Training facility of Shakhtar Donetsk

The Kirsha Training Centre (Спортивно-тренувальна база «Кірша») is the training facility of the Ukrainian Premier League club Shakhtar Donetsk and its U-19 side, FC Shakhtar-3 Donetsk. Located in Donetsk, Ukraine, the training centre has been open since 1953. Since the centre's opening, upgrades have been made including a rehabilitation centre, gymnasium, canteen, consulting room, medical offices, and many other services.

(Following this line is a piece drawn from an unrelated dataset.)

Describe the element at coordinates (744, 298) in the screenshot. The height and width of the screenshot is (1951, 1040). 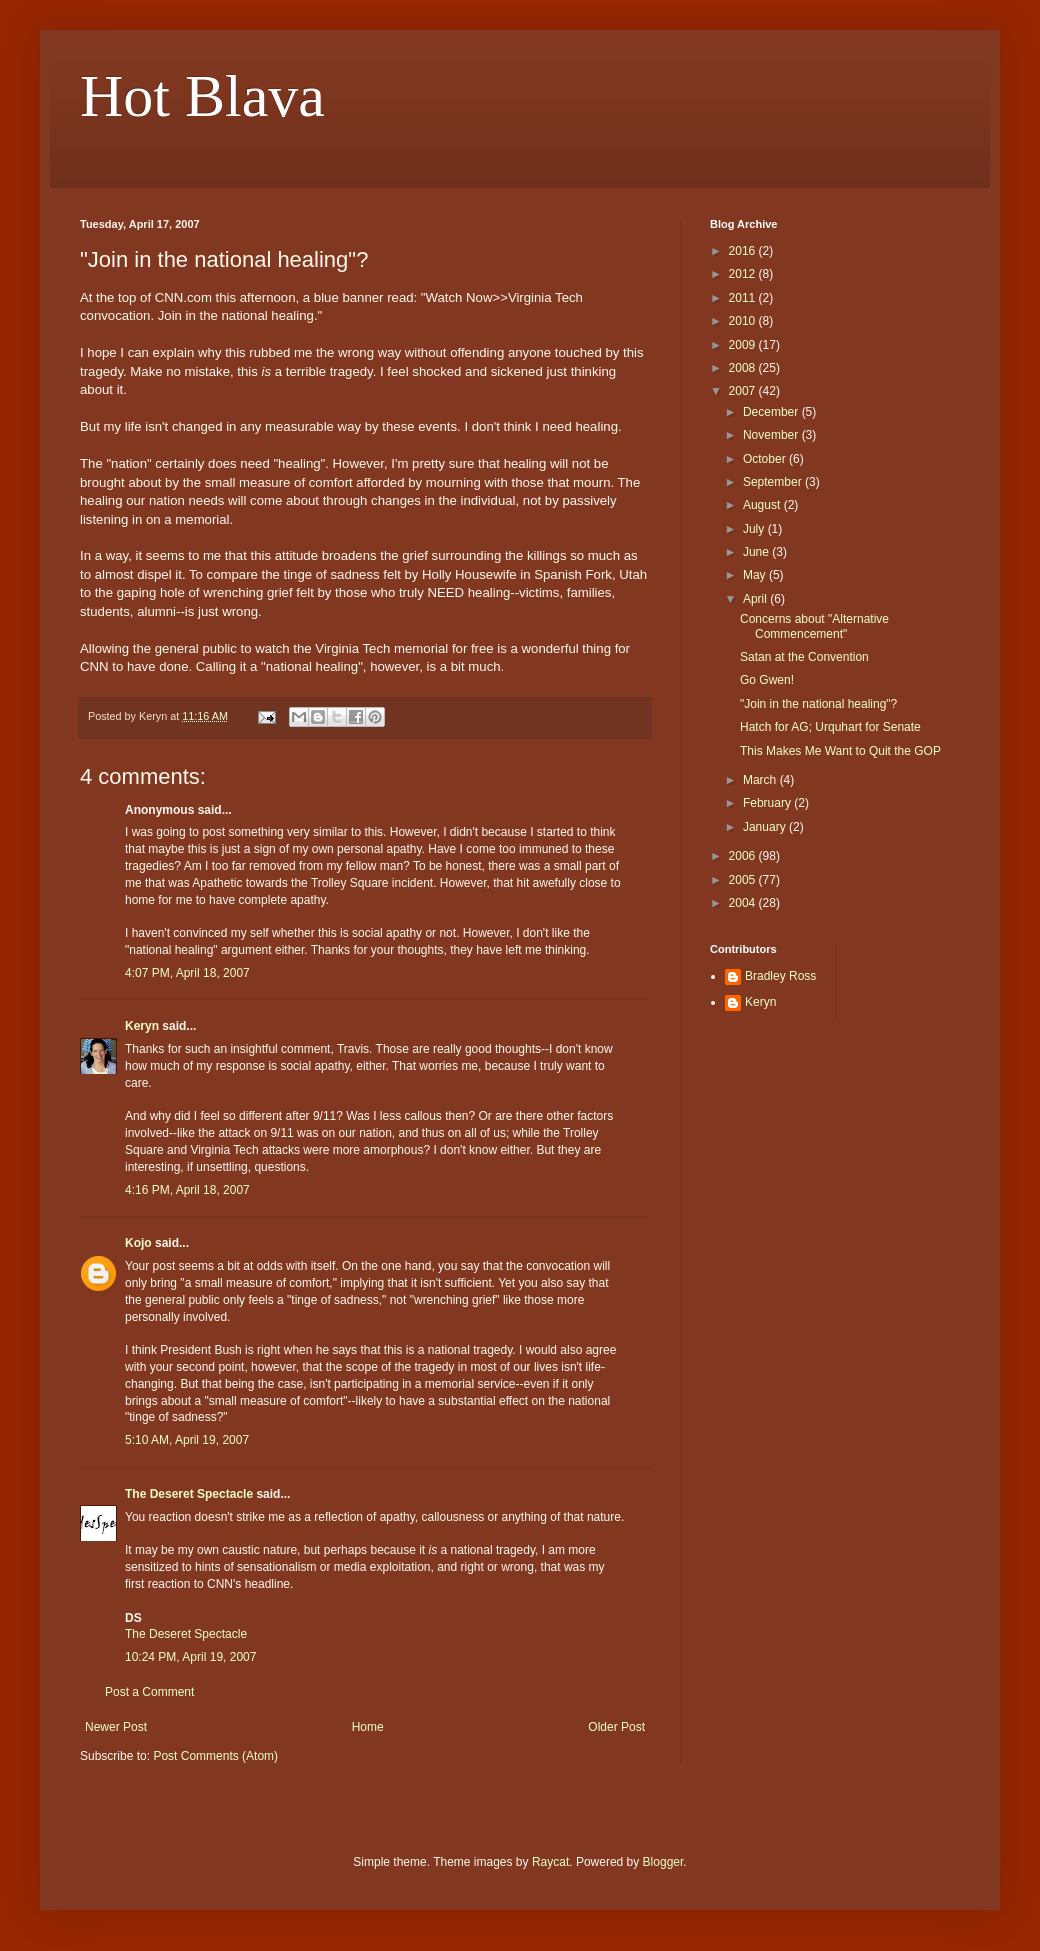
I see `2011` at that location.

Due to the Russo-Ukrainian War, the training center was damaged and Shakhtar recreated another training center near Kyiv as Sviatoshyn Training Center.

==Development==
Previous training facilities for the club had existed on the site since 1953. The new training centre was opened in 1999.

==Facilities==
The Kirsha Training Centre covers an area of 106.2 acre. In all, there are nine full-size pitches at the site. Eight are natural grass pitches, and one is made of artificial turf. All of the pitches are illuminated, and three have undersoil heating. The rehabilitation centre consists of medical offices, treatment rooms, a swimming pool, steamroom, gymnasium, IT room, cinema, indoor garden, and a conference hall. Facilities built for FC Shakhtar-3 Donetsk include a canteen, gymnasium, consulting room, dormitories, cinema, IT room, and billiard and table tennis tables.